Le CHU Dijon Bourgogne a mis en place une étude clinique sur trois ans (2018-2021) pour tester votre dispositif de rééducation cardiovasculaire connecté. Quels sont les premiers résultats et retours des patients et des professionnels de santé ?
Pr Jean-Marie Casillas : Les premiers résultats sont très positifs en ce qui concerne le petit nombre de patients inclus pour l’instant dans ce protocole : ils apprécient en particulier de pouvoir combiner cette réadaptation avec les exigences de leur vie quotidienne. L’équipe soignante est très impliquée dans ces nouvelles stratégies, mais le recul est encore insuffisant pour en tirer des conclusions.
S’il manque des données, une alerte est envoyée sur [la] messagerie sécurisée intégrée » du patient et à l’équipe médicale, qui peut contacter le patient à tout moment, indique le communiqué de présentation du dispositif. Qui, concrètement, gère ces alertes ?
Un membre paramédical référent de l’équipe de réadaptation cardiovasculaire est responsable de l’analyse des alertes.
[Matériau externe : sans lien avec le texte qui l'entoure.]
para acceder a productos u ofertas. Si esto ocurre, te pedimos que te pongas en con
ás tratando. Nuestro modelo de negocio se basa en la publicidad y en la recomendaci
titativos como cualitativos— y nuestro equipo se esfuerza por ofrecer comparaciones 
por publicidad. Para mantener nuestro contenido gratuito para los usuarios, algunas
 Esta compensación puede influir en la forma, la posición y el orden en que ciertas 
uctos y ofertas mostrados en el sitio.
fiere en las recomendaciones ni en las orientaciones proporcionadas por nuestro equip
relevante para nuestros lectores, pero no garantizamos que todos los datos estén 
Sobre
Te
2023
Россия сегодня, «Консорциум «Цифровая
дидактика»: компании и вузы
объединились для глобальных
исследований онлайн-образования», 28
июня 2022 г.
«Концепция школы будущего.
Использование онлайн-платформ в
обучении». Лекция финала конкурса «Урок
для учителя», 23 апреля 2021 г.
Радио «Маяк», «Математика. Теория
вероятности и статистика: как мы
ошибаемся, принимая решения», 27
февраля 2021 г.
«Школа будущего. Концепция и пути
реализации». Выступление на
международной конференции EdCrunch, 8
Il peut être amené à gérer seul le problème, par exemple en contactant le patient pour lui expliquer un éventuel défaut d’observance au programme.
Il peut se coordonner avec les membres médicaux et paramédicaux (kinésithérapeute, enseignant APA, nutritionniste, etc.) en cas de nécessité d’ajustements du programme ou bien sûr d’intolérance. Une stratégie est alors proposée pouvant conduire parfois à solliciter le médecin généraliste ou le cardiologue du patient, ou bien à revoir le patient sur la structure de rééducation pour une réévaluation.
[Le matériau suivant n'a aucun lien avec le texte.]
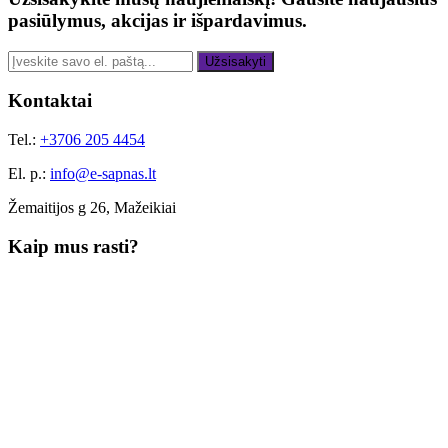
pasiūlymus, akcijas ir išpardavimus.
Užsisakyti
Kontaktai
Tel.:
+3706 205 4454
El. p.:
info@e-sapnas.lt
Žemaitijos g 26, Mažeikiai
Kaip mus rasti?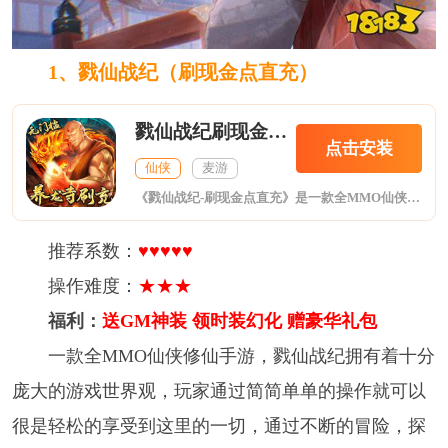
1、戮仙战纪（刷现金点直充）
戮仙战纪刷现金点直充
点击安装
仙侠
麦游
《戮仙战纪-刷现金点直充》是一款全MMO仙侠修仙手游，戮仙战纪拥有着十分庞大的游戏世界观，玩家通过简简单单的操作就可以很是轻松的享受到这里的一切，通过不断的冒险，探索这里的一切，超多强大的游戏BOSS，进入游戏开始养龙寺刷龙，玩家只要挑战成功，那么你就可以很是轻松的成为一个绝世强者。
推荐系数：
♥♥♥♥♥
操作难度：
★★★
福利：
送GM神装 领时装幻化 赠豪华礼包
一款全MMO仙侠修仙手游，戮仙战纪拥有着十分
庞大的游戏世界观，玩家通过简简单单的操作就可以
很是轻松的享受到这里的一切，通过不断的冒险，探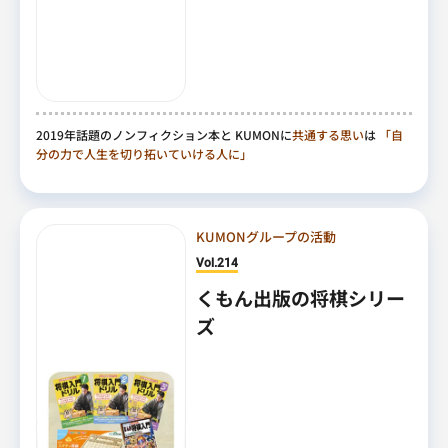
2019年話題のノンフィクション本と KUMONに
共通する思い
は
「自
分の力で人生を切り拓いていける人に」
KUMONグループの活動
Vol.214
くもん出版の将棋シリー
ズ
« Seule l’équipe médicale et paramédicale de réadaptation a accès aux donnés »
Qui a accès aux données collectées par le dispositif ?
Seule l’équipe médicale et paramédicale de réadaptation a accès aux donnés. Le programme répond complétement aux règles de l’Union européenne préconisées dans son récent Règlement général sur la protection des données (RGPD).
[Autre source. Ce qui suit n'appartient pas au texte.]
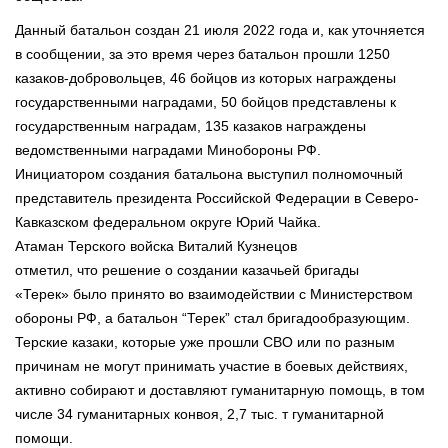
Данный батальон создан 21 июля 2022 года и, как уточняется
в сообщении, за это время через батальон прошли 1250
казаков-добровольцев, 46 бойцов из которых награждены
государственными наградами, 50 бойцов представлены к
государственным наградам, 135 казаков награждены
ведомственными наградами Минобороны РФ.
Инициатором создания батальона выступил полномочный
представитель президента Российской Федерации в Северо-
Кавказском федеральном округе Юрий Чайка.
Атаман Терского войска Виталий Кузнецов
отметил, что решение о создании казачьей бригады
«Терек» было принято во взаимодействии с Министерством
обороны РФ, а батальон “Терек” стал бригадообразующим.
Терские казаки, которые уже прошли СВО или по разным
причинам не могут принимать участие в боевых действиях,
активно собирают и доставляют гуманитарную помощь, в том
числе 34 гуманитарных конвоя, 2,7 тыс. т гуманитарной
помощи.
« Avec la télémédecine, le patient devient acteur de son protocole de soins, se sent plus impliqué et est donc plus enclin à suivre sa thérapie, sans rupture avec son mode de vie habituel », commentez-vous dans le communiqué. Cependant, ne pensez-vous pas que l’un des risques du télé-suivi est justement le découragement du patient (mauvais suivi du programme, voire abandon) ?
Ceci est un vrai enjeu pour ce projet et plus globalement pour la prise en charge d’autres maladies chroniques à l’avenir par ce type de procédure. L’objectif est de proposer un programme qui soit très précisément adapté à chaque patient (sa maladie, sa personnalité, ses connaissances et ses motivations) et à son contexte de vie (social, professionnel, socio-culturel, économique, urbain, etc.) afin de l’intégrer de la façon la plus naturelle possible.
Les modalités conventionnelles de réadaptation cardiaque impliquent la plupart du temps une interruption des activités habituelles (en particulier professionnelles) avec l’accès à un plateau technique spécialisé de reconditionnement à l’effort. À l’issue de ce programme conventionnel, il est fréquent que le patient se démotive car le soutien devient alors le plus souvent quasi inexistant !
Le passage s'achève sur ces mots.